Honestly if he's not passive aggressive except for this, ever...  I'd start snooping, because I would assume the disinterest came from somewhere. Is he an addict of some kind?  Does he have a history of affairs?  Does he have some other sort of obsession?  It sounds like covert narcissism or one of these other factors is at play, because there is no way he wasn't aware he was screwing up.

 

my understanding was the gift for the son wasn't about valentines - timing  was a coincidence.

he may not have known what to do - so he did nothing.

my dh goes into a store - he has a list of things to buy, and he is completely blind to everything else.  he's totally focused on that list. he could walk right past a valentine display - and he wouldn't see it.   me .. . I have my list, but am always looking around.  I find deals he totally misses.  ;p  it's one way how we think/function is different.

 

 

Update:

 

Things have been resolved.

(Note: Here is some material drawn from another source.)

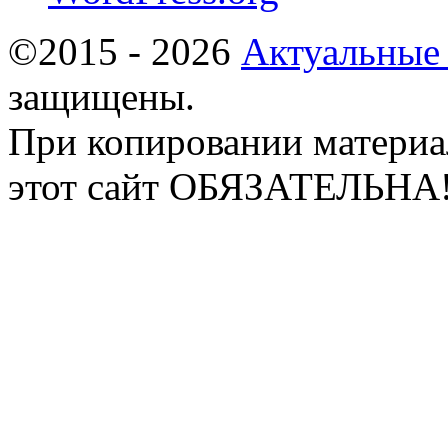
©2015 - 2026
Актуальные
защищены.
При копировании материа
этот сайт ОБЯЗАТЕЛЬНА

I texted DH about the situation (we actually do really well at having serious conversations via text - it keeps things on topic) and we talked at length about it. I was very honest but also non-confrontational and non-accusatory. I won't go into all of the discussion that we had, but we're actually laughing about it right now. I really do get over things quickly once they're out in the open.

 

my dh does much better with the written word than auditory.   he just has a much harder time registering what is being said vs reading it. 

I've had times with kids when they preferred to write what they wanted to say vs actually saying it.

it was purely about communication style and ability.